L’immunoterapia segna una prima vittoria contro alcune tipologie di cancro al seno
Per la prima volta, uno dei nuovi farmaci immunoterapici ha dato vita ad una speranza contro il cancro al seno in un ampio studio che lo ha combinato con la chemioterapia per trattare una forma aggressiva della malattia. Ma il vantaggio per la maggior parte delle donne era piccolo, sollevando dubbi sul fatto che il trattamento valesse il suo alto costo e gli effetti collaterali.
I risultati sono stati discussi sabato in una conferenza sul cancro a Monaco e pubblicati dal New England Journal of Medicine.
I farmaci chiamati inibitori del checkpoint hanno trasformato il trattamento di molti tipi di cancro rimuovendo un freno chimico che impedisce al sistema immunitario di uccidere le cellule tumorali. La loro scoperta ha recentemente fatto guadagnare agli scienziati un premio Nobel. Fino ad ora, però, non si sono rivelati preziosi contro il cancro al seno.
Il nuovo studio ha testato un farmaco di Roche chiamato Tecentriq più chemio in 902 donne con carcinoma mammario triplo negativo avanzato. Circa il 15% dei casi è di questo tipo, la loro crescita non è alimentata dagli ormoni estrogeni o progesterone, o dal gene che Herceptin bersaglia, rendendoli difficili da trattare.

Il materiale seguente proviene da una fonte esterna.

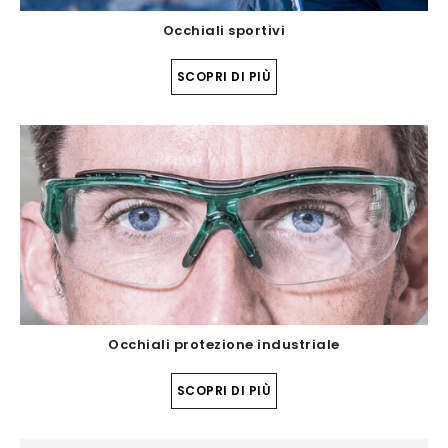
Occhiali sportivi
SCOPRI DI PIÙ
Occhiali protezione industriale
SCOPRI DI PIÙ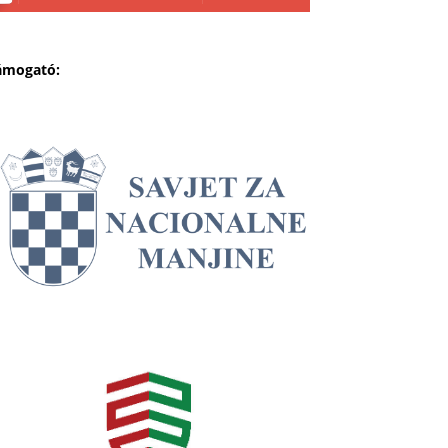
ámogató: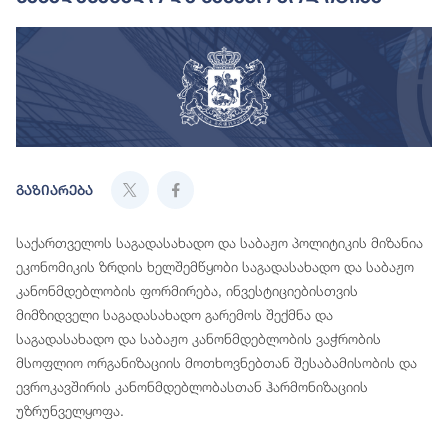
გაზიარება
საქართველოს საგადასახადო და საბაჟო პოლიტიკის მიზანია
ეკონომიკის ზრდის ხელშემწყობი საგადასახადო და საბაჟო
კანონმდებლობის ფორმირება, ინვესტიციებისთვის
მიმზიდველი საგადასახადო გარემოს შექმნა და
საგადასახადო და საბაჟო კანონმდებლობის ვაჭრობის
მსოფლიო ორგანიზაციის მოთხოვნებთან შესაბამისობის და
ევროკავშირის კანონმდებლობასთან ჰარმონიზაციის
უზრუნველყოფა.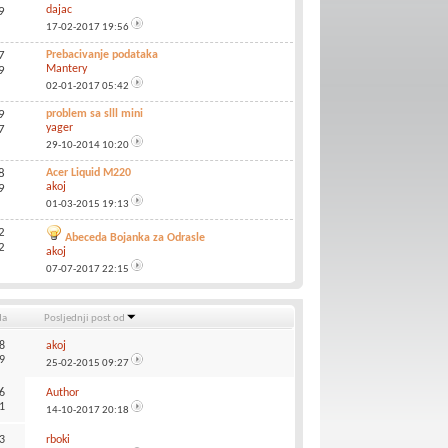
dajac
9
17-02-2017
19:56
7
Prebacivanje podataka
Mantery
9
02-01-2017
05:42
9
problem sa slll mini
yager
7
29-10-2014
10:20
8
Acer Liquid M220
akoj
9
01-03-2015
19:13
2
Abeceda Bojanka za Odrasle
2
akoj
07-07-2017
22:15
da
Posljednji post od
8
akoj
9
25-02-2015
09:27
6
Author
1
14-10-2017
20:18
3
rboki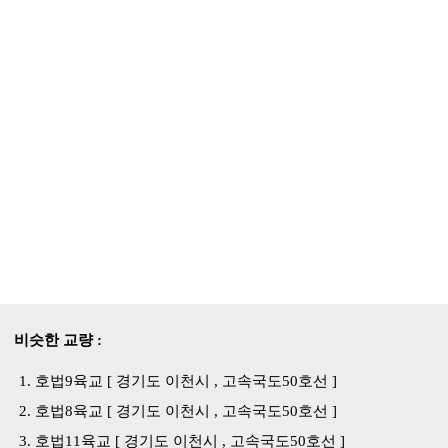
비슷한 교량 :
호법9육교 [ 경기도 이천시 , 고속국도50호선 ]
호법8육교 [ 경기도 이천시 , 고속국도50호선 ]
호법11육교 [ 경기도 이천시 , 고속국도50호선 ]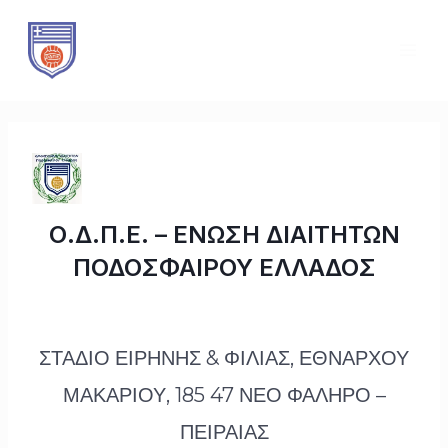
Μετάβαση
Πλοήγηση
MAI
στο
άρθρων
ME
περιεχόμενο
Ο.Δ.Π.Ε. – ΕΝΩΣΗ ΔΙΑΙΤΗΤΩΝ
ΠΟΔΟΣΦΑΙΡΟΥ ΕΛΛΑΔΟΣ
ΣΤΑΔΙΟ ΕΙΡΗΝΗΣ & ΦΙΛΙΑΣ, ΕΘΝΑΡΧΟΥ
ΜΑΚΑΡΙΟΥ, 185 47 ΝΕΟ ΦΑΛΗΡΟ –
ΠΕΙΡΑΙΑΣ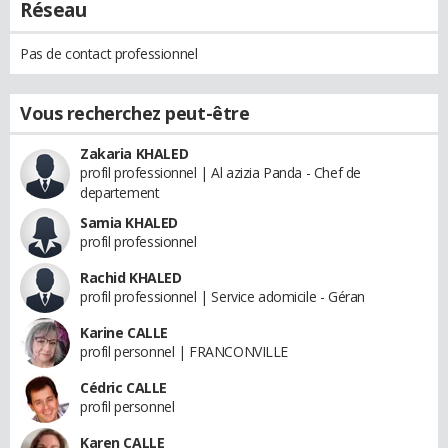
Réseau
Pas de contact professionnel
Vous recherchez peut-être
Zakaria KHALED
profil professionnel | Al azizia Panda - Chef de
departement
Samia KHALED
profil professionnel
Rachid KHALED
profil professionnel | Service adomicile - Géran
Karine CALLE
profil personnel | FRANCONVILLE
Cédric CALLE
profil personnel
Karen CALLE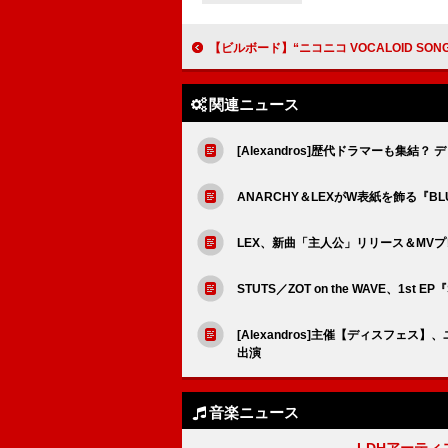
【ビルボード】“ニコニコ VOCALOID SONGS TOP20”、なきそ「いますぐ輪廻」2週連続首位に じん「カゲロウデイ
関連ニュース
[Alexandros]歴代ドラマーも集結？ 
ANARCHY＆LEXがW表紙を飾る『BLUEP
LEX、新曲「主人公」リリース＆MV
STUTS／ZOT on the WAVE、1st EP『S
[Alexandros]主催【ディスフェス
出演
音楽ニュース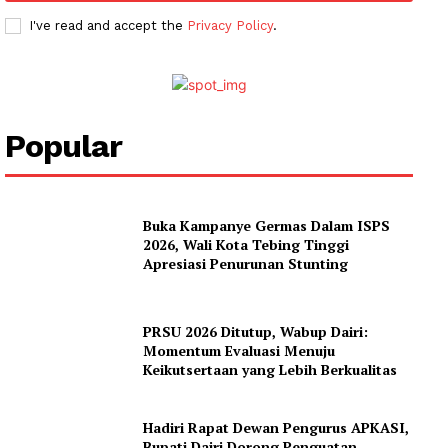
I've read and accept the
Privacy Policy
.
News Week
Popular
Magazine PRO
SUBSCRIBE NOW
Buka Kampanye Germas Dalam ISPS
2026, Wali Kota Tebing Tinggi
Apresiasi Penurunan Stunting
Company
PRSU 2026 Ditutup, Wabup Dairi:
Momentum Evaluasi Menuju
About
Keikutsertaan yang Lebih Berkualitas
Contact us
Subscription Plans
Hadiri Rapat Dewan Pengurus APKASI,
Bupati Dairi Dorong Penguatan
My account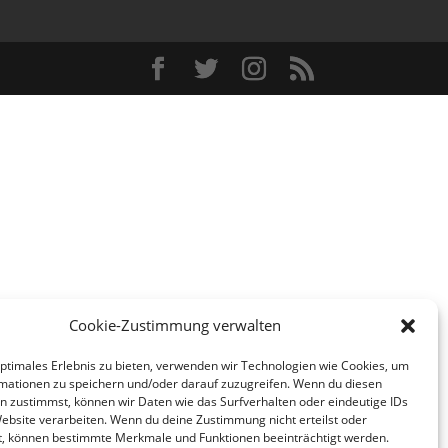
Cookie-Zustimmung verwalten
optimales Erlebnis zu bieten, verwenden wir Technologien wie Cookies, um
mationen zu speichern und/oder darauf zuzugreifen. Wenn du diesen
n zustimmst, können wir Daten wie das Surfverhalten oder eindeutige IDs
Website verarbeiten. Wenn du deine Zustimmung nicht erteilst oder
t, können bestimmte Merkmale und Funktionen beeinträchtigt werden.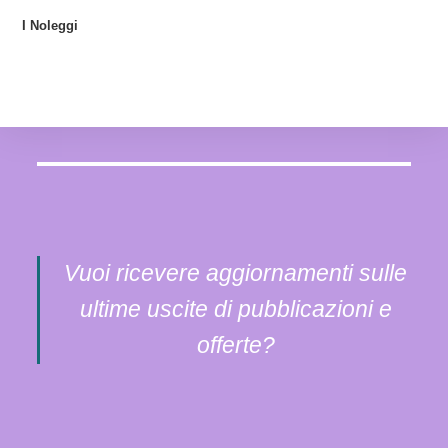
I Noleggi
Vuoi ricevere aggiornamenti sulle
ultime uscite di pubblicazioni e
offerte?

Le donne nello studio che hanno ricevuto Tecentriq più chemio sono state in media due mesi in più senza sintomi di peggioramento del tumore rispetto a quelle sottoposte alla sola chemioterapia: un beneficio modesto. La combinazione non ha migliorato significativamente la sopravvivenza in uno stadio iniziale prima che il follow-up a lungo termine fosse completo.
Precedenti studi hanno dimostrato che le immunoterapie funzionano meglio nei pazienti con alti livelli di una proteina a cui sono destinati i farmaci, e il piano per lo studio sul cancro al seno ha richiesto di analizzare come le donne hanno reagito secondo tali fattori e se Tecentriq avesse migliorato la sopravvivenza complessiva.

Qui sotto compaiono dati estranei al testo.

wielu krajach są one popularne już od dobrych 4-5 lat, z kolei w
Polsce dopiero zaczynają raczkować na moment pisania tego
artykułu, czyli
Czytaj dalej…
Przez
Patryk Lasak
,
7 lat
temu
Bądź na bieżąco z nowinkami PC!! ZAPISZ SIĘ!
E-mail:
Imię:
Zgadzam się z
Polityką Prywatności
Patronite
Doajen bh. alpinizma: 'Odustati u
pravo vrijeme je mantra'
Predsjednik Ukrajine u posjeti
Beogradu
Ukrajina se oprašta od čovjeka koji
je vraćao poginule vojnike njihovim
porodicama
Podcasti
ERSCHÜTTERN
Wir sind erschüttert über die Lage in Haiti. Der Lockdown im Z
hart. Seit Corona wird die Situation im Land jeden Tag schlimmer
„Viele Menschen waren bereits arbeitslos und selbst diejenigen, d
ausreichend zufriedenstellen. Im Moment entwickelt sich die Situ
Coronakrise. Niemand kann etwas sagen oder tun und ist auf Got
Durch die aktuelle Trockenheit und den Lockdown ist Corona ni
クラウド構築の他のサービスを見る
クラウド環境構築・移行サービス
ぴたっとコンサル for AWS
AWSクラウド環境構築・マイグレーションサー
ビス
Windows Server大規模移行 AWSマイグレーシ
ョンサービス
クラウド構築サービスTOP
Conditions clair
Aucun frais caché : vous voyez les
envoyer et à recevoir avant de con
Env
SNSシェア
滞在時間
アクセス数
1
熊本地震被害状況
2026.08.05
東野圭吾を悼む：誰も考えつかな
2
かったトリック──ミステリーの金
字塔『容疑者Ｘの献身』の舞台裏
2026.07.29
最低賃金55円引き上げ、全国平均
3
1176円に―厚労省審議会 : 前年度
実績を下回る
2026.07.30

Il farmaco aveva fallito quel test, ma i ricercatori hanno continuato a guardare i risultati a livello proteico notando segni incoraggianti. Le donne con alti livelli che hanno ricevuto il trattamento combinato hanno vissuto in media circa 25 mesi contro i 15 mesi circa per le donne trattate con la chemio da sola.
Questa è una grande differenza, ma ci vorrà più tempo per vedere se c’è un modo affidabile per prevedere i benefici, ha detto la dott.ssa Jennifer Litton del MD Anderson Cancer Center di Houston. La dottoressa non ha avuto alcun ruolo nel condurre lo studio, ma ha arruolato alcuni pazienti e ha supervisionato altri 14 test con le immunoterapie.

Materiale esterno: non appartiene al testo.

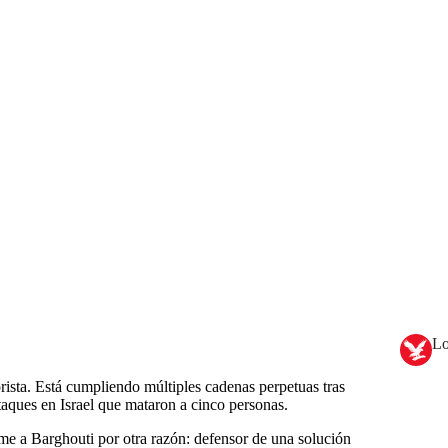
Lo
orista. Está cumpliendo múltiples cadenas perpetuas tras
aques en Israel que mataron a cinco personas.
eme a Barghouti por otra razón: defensor de una solución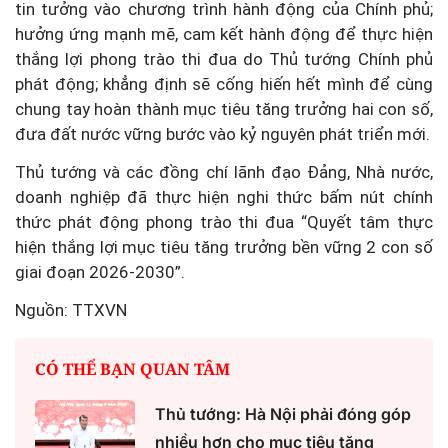
tin tưởng vào chương trình hành động của Chính phủ;
hưởng ứng mạnh mẽ, cam kết hành động để thực hiện
thắng lợi phong trào thi đua do Thủ tướng Chính phủ
phát động; khẳng định sẽ cống hiến hết mình để cùng
chung tay hoàn thành mục tiêu tăng trưởng hai con số,
đưa đất nước vững bước vào kỷ nguyên phát triển mới.
Thủ tướng và các đồng chí lãnh đạo Đảng, Nhà nước,
doanh nghiệp đã thực hiện nghi thức bấm nút chính
thức phát động phong trào thi đua “Quyết tâm thực
hiện thắng lợi mục tiêu tăng trưởng bền vững 2 con số
giai đoạn 2026-2030”.
Nguồn: TTXVN
CÓ THỂ BẠN QUAN TÂM
Thủ tướng: Hà Nội phải đóng góp
nhiều hơn cho mục tiêu tăng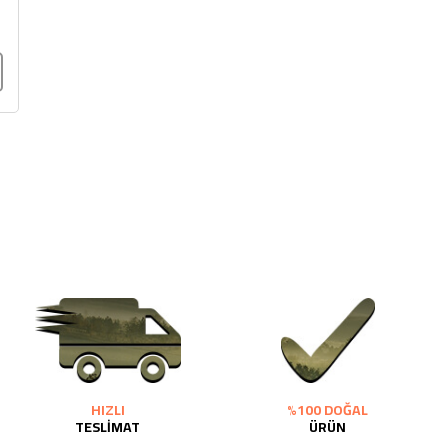
2320,00 TL
Sızma Zeytinyağı (2025
2100,00 TL
Yeni Hasat, Güney Ege, 5
Litre) - AtcaNova
SEPETE EKLE
HIZLI
%100 DOĞAL
TESLİMAT
ÜRÜN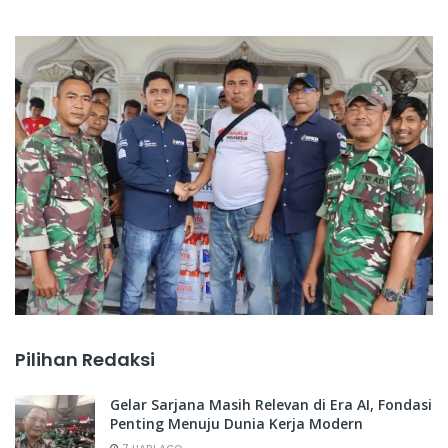
Pilihan Redaksi
Gelar Sarjana Masih Relevan di Era AI, Fondasi
Penting Menuju Dunia Kerja Modern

“Siamo davvero fiduciosi di poter identificare un gruppo di donne in grado di ottenere una risposta molto più grande e più lunga“, ha detto.
Un altro specialista del cancro al seno senza alcun ruolo nello studio, il dott. Michael Hassett del Dana-Farber Cancer Institute di Boston, ha detto di provare un “cauto ottimismo” per l’immunoterapia che potrebbe rivelarsi utile per alcuni pazienti affetti da cancro al seno.
Gli effetti collaterali hanno bisogno di un approfondimento, hanno detto entrambi i medici. Quasi tutti i partecipanti allo studio hanno avuto effetti collaterali tipici della chemioterapia come nausea o basso numero di globuli rossi, ma quelli più seri erano più comuni con il trattamento combinato e il doppio delle donne su di esso ha interrotto il trattamento per questo motivo.
Tre dei sei decessi degli effetti collaterali nel gruppo combinato sono stati attribuiti al trattamento stesso; solo una su tre di queste morti nel gruppo era per la chemio.
Il costo è un’altra preoccupazione. Tecentriq negli Stati Uniti costa 12.500 dollari al mese. La chemio in questo studio era Abraxane di Celgene, costa mediamente 3000 dollari per dose più le spese mediche per i trattamenti. I vecchi farmaci per la chemio costano meno, ma richiedono ai pazienti di usare uno steroide per prevenire reazioni allergiche che potrebbero interferire con l’immunoterapia. Abraxane è stato scelto perché evita la necessità di uno steroide, ha detto un dirigente dello studio, la dott.ssa Sylvia Adams della NYU Langone Health.
Lo studio è stato sponsorizzato da Roche.